Japan's new finance minister, Naoto Kan, is a fiery ruling party heavyweight who faces the tough task of trying to stimulate the economy without upsetting investors by bloating an already huge public debt.
Kan, 63, replaces elderly Hirohisa Fujii, a budget expert and fiscal hawk who stepped down as finance minister for health reasons after weeks of wrangling over next year's budget.
A former health minister and central bank critic who lacks expertise on budget and tax issues, Kan may set a less predictable path than Fujii, worrying bond investors who want to see Japan keep spending in check so it slows the public debt's swift rise towards 200 percent of GDP.
In his old job of national strategy minister, Kan helped oversee the budget and set fiscal priorities but he is not seen as much a fiscal hawk as his predecessor, and may not be so determined to fight calls for higher spending to boost the economy.

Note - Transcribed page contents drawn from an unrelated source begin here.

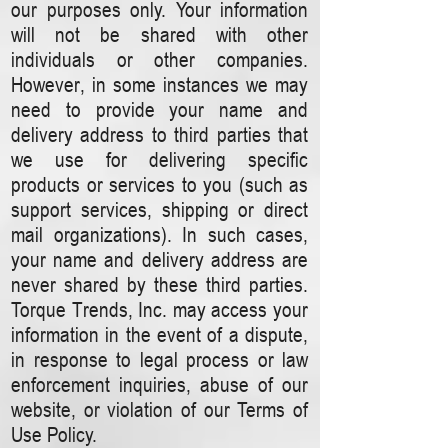
our purposes only. Your information
will not be shared with other
individuals or other companies.
However, in some instances we may
need to provide your name and
delivery address to third parties that
we use for delivering specific
products or services to you (such as
support services, shipping or direct
mail organizations). In such cases,
your name and delivery address are
never shared by these third parties.
Torque Trends, Inc. may access your
information in the event of a dispute,
in response to legal process or law
enforcement inquiries, abuse of our
website, or violation of our Terms of
Use Policy.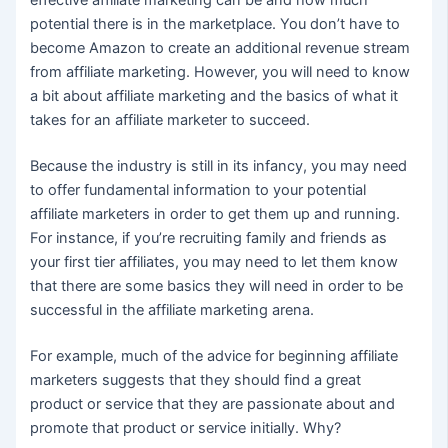
effective affiliate marketing can be and how much
potential there is in the marketplace. You don’t have to
become Amazon to create an additional revenue stream
from affiliate marketing. However, you will need to know
a bit about affiliate marketing and the basics of what it
takes for an affiliate marketer to succeed.
Because the industry is still in its infancy, you may need
to offer fundamental information to your potential
affiliate marketers in order to get them up and running.
For instance, if you’re recruiting family and friends as
your first tier affiliates, you may need to let them know
that there are some basics they will need in order to be
successful in the affiliate marketing arena.
For example, much of the advice for beginning affiliate
marketers suggests that they should find a great
product or service that they are passionate about and
promote that product or service initially. Why?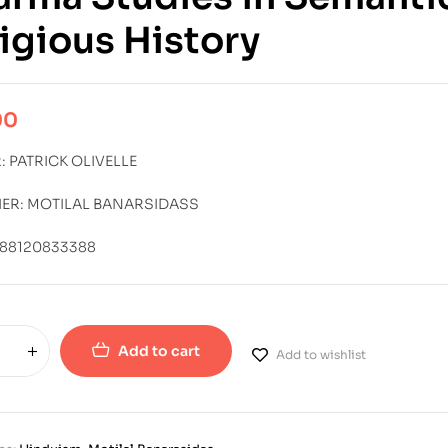
igious History
00
 PATRICK OLIVELLE
HER: MOTILAL BANARSIDASS
788120833388
Add to cart
Add to wishlist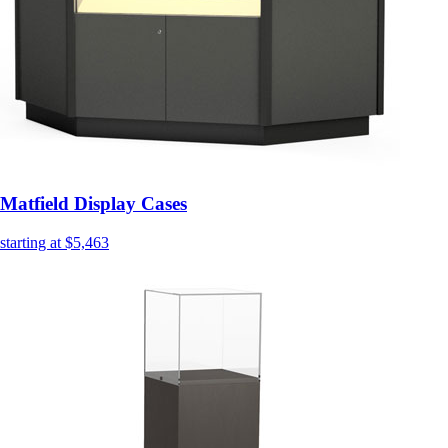
Matfield Display Cases
starting at $5,463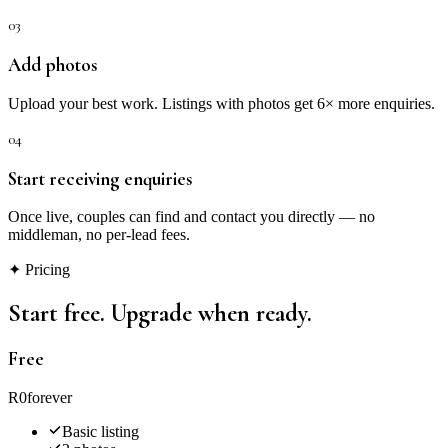
03
Add photos
Upload your best work. Listings with photos get 6× more enquiries.
04
Start receiving enquiries
Once live, couples can find and contact you directly — no
middleman, no per-lead fees.
✦ Pricing
Start free. Upgrade when ready.
Free
R0
forever
Basic listing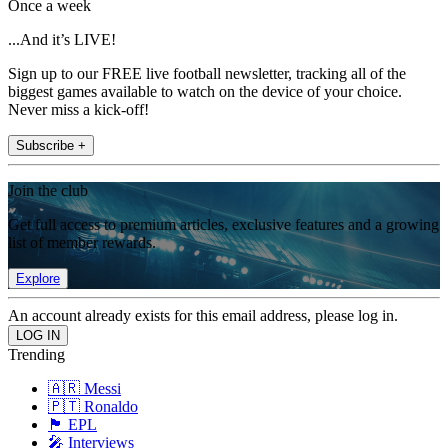
Once a week
...And it’s LIVE!
Sign up to our FREE live football newsletter, tracking all of the
biggest games available to watch on the device of your choice.
Never miss a kick-off!
Subscribe +
Join the club
Get full access to premium articles, exclusive features and a growing
list of member rewards.
Explore
An account already exists for this email address, please log in.
Trending
🇦🇷 Messi
🇵🇹 Ronaldo
🏴󠁧󠁢󠁥󠁮󠁧󠁿 EPL
🎤 Interviews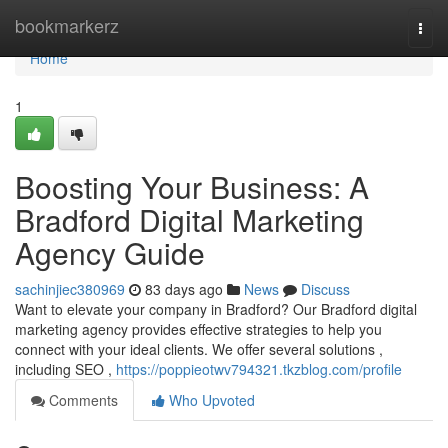
Home
bookmarkerz
Togg
navi
Home
1
Boosting Your Business: A
Bradford Digital Marketing
Agency Guide
sachinjiec380969
83 days ago
News
Discuss
Want to elevate your company in Bradford? Our Bradford digital
marketing agency provides effective strategies to help you
connect with your ideal clients. We offer several solutions ,
including SEO ,
https://poppieotwv794321.tkzblog.com/profile
Comments
Who Upvoted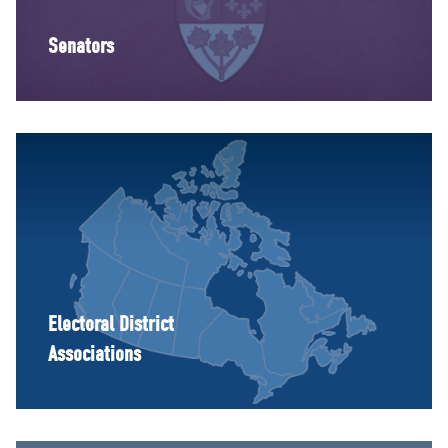
Senators
Electoral District
Associations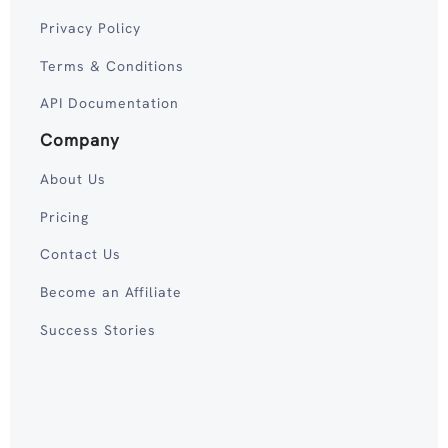
Privacy Policy
Terms & Conditions
API Documentation
Company
About Us
Pricing
Contact Us
Become an Affiliate
Success Stories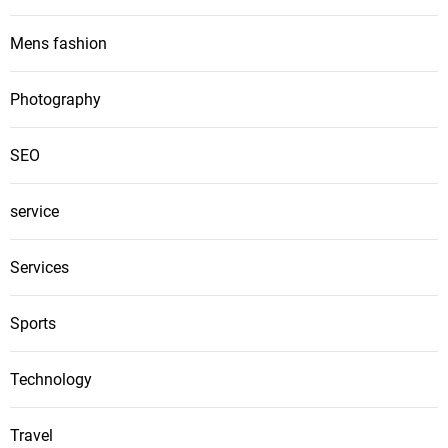
Mens fashion
Photography
SEO
service
Services
Sports
Technology
Travel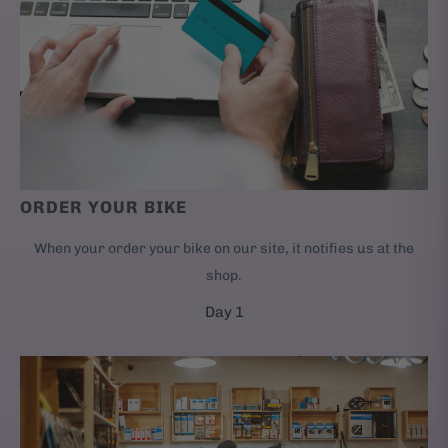
ORDER YOUR BIKE
When your order your bike on our site, it notifies us at the
shop.
Day 1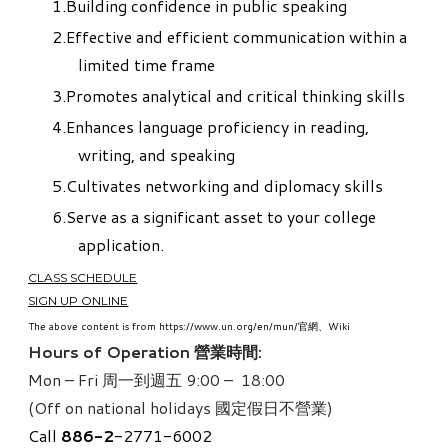
Building confidence in public speaking
Effective and efficient communication within a
limited time frame
Promotes analytical and critical thinking skills
Enhances language proficiency in reading,
writing, and speaking
Cultivates networking and diplomacy skills
Serve as a significant asset to your college
application.
CLASS SCHEDULE
SIGN UP ONLINE
The above content is from https://www.un.org/en/mun/官網、Wiki
Hours of Operation 營業時間:
Mon – Fri 周一到週五 9:00 – 18:00
(Off on national holidays 國定假日不營業)
Call
886-
2
-2771-6002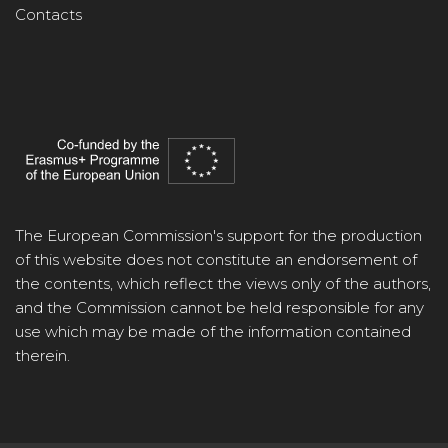
Contacts
The European Commission's support for the production
of this website does not constitute an endorsement of
the contents, which reflect the views only of the authors,
and the Commission cannot be held responsible for any
use which may be made of the information contained
therein.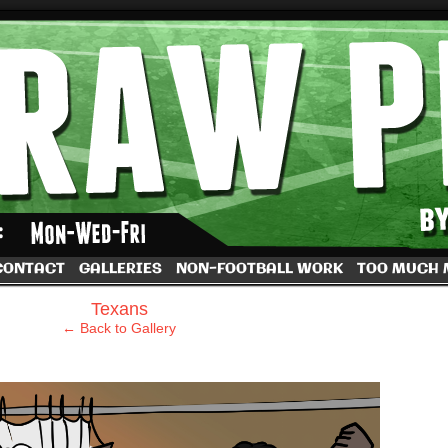
by Dave Rappoccio
CONTACT
GALLERIES
NON-FOOTBALL WORK
TOO MUCH
›
Texans
← Back to Gallery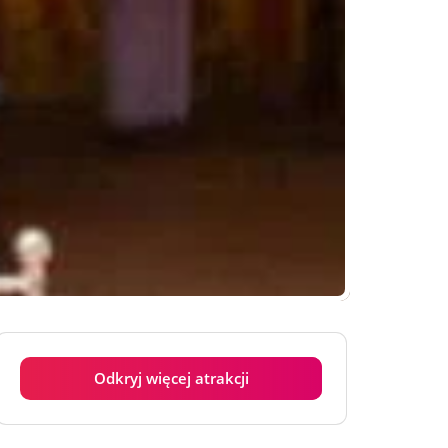
Odkryj więcej atrakcji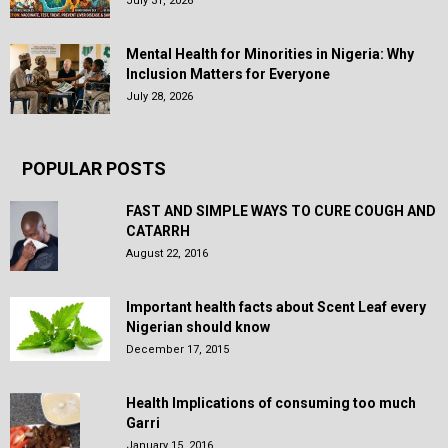
July 31, 2026
Mental Health for Minorities in Nigeria: Why
Inclusion Matters for Everyone
July 28, 2026
POPULAR POSTS
FAST AND SIMPLE WAYS TO CURE COUGH AND
CATARRH
August 22, 2016
Important health facts about Scent Leaf every
Nigerian should know
December 17, 2015
Health Implications of consuming too much
Garri
January 15, 2016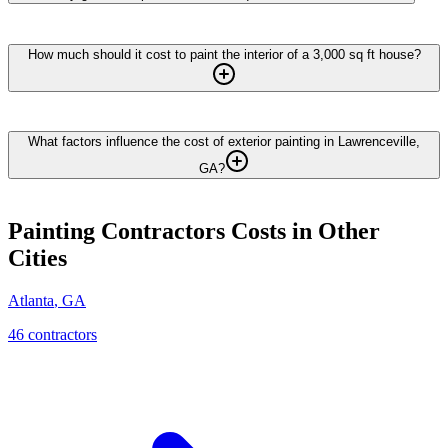
How much should it cost to paint the interior of a 3,000 sq ft house?
What factors influence the cost of exterior painting in Lawrenceville,
GA?
Painting Contractors
Costs in Other
Cities
Atlanta
,
GA
46
contractor
s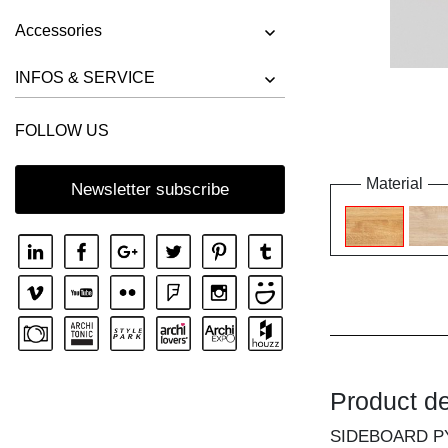
Accessories
INFOS & SERVICE
FOLLOW US
Material
Newsletter subscribe
Product de
SIDEBOARD P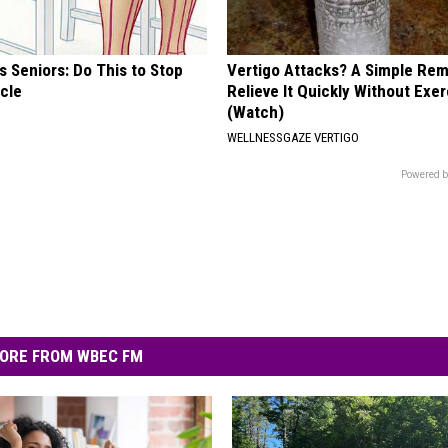
 Seniors: Do This to Stop
Vertigo Attacks? A Simple Re
cle
Relieve It Quickly Without Exe
(Watch)
WELLNESSGAZE VERTIGO
Powered b
ORE FROM WBEC FM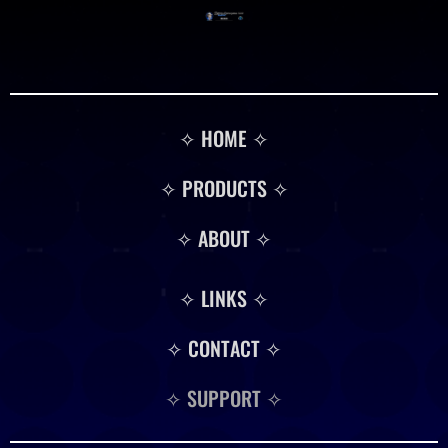
✧ HOME ✧
✧ PRODUCTS ✧
✧ ABOUT ✧
✧ LINKS ✧
✧ CONTACT ✧
✧ SUPPORT ✧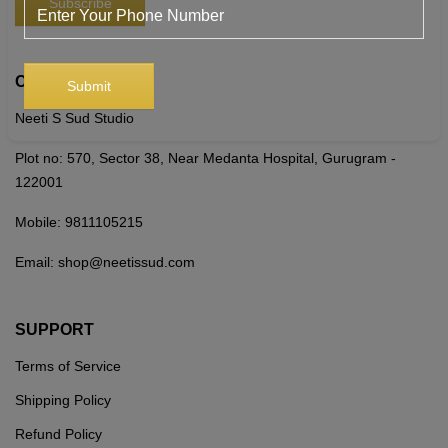
CONTACT US
Neeti S Sud Studio
Plot no: 570, Sector 38, Near Medanta Hospital, Gurugram -
122001
Mobile:
9811105215
Email:
shop@neetissud.com
SUPPORT
Terms of Service
Shipping Policy
Refund Policy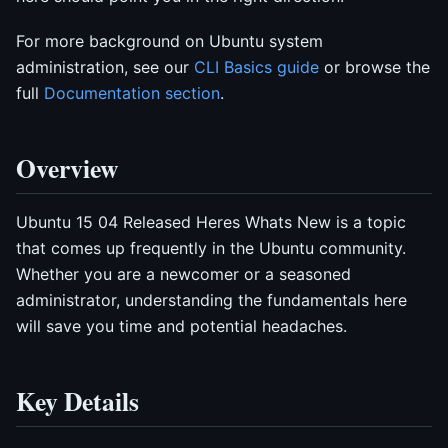
For more background on Ubuntu system
administration, see our
CLI Basics guide
or browse the
full
Documentation section
.
Overview
Ubuntu 15 04 Released Heres Whats New is a topic
that comes up frequently in the Ubuntu community.
Whether you are a newcomer or a seasoned
administrator, understanding the fundamentals here
will save you time and potential headaches.
Key Details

"There are concerns that he may get swept away by the views of other people," said Tetsuro Sawano, senior fixed income strategist at Mitsubishi UFJ Securities.
A history of battling bureaucrats could also fan concern over whether Kan can work closely with officials at the Bank of Japan and finance ministry, even as his lack of expertise means he may need them more.
Kan has been been vocal on the economy since the Democratic Party won control in an election last August that ended more than 50 years of nearly unbroken rule by the conservative Liberal Democratic Party (LDP).
Last year, he warned Japan faced a serious risk of another recession and said the budget for the 2010/11 fiscal year should remain stimulative for the economy. That contrasts with Fujii, who leaned more toward fiscal restraint.
The new minister gave no clues on his policy plans on Wednesday, but despite the perception that he is not as much a fiscal hawk as Fujii, he is not necessarily an advocate of big spending.
Known for his quick temper, he snapped at outspoken Banking Minister Shizuka Kamei when he called for huge budget spending that would have forced the government to issue a large amount of new bonds, boosting public debt at a time when such worries were putting pressure on bond yields.
Kan is also close to influential party No.2 Ichiro Ozawa, who helped persuade Hatoyama to drop a key campaign pledge so the government could limit spending in the budget.
The new minister is among the most vocal critics in the cabinet of the Bank of Japan.
He criticized the central bank's economic view as too rosy and pressured it to do more to support growth.
"With this appointment the pressure on the Bank of Japan will continue and could even increase," said Frederic Neumann, a senior Asia economist at HSBC.
"We won't see an immediate reaction from the central bank. But it does raise the chance over time that we get a few more accommodative measures."
Little is known on Kan's views on currency policy but he is expected to be less tolerant of a strong yen, which hurts exports.
In November, when the yen surged to a 14-year high against the dollar, Kan said he hoped the yen would weaken and that the government would try to slow its appreciation, although he did not elaborate on how that could be done.
Kan became Japan's most popular politician for a time when he battled bureaucrats as health minister in 1996 to expose a scandal over HIV-tainted blood products.
He forced officials to hand over files about untreated blood products that had infected nearly 1,500 people with HIV in the 1980s, winning compensation for victims and convictions for those responsible.
His popularity among voters has since waned, but the former grassroots activist is often mentioned as a possible successor to Hatoyama, should he be forced out in a simmering funding scandal.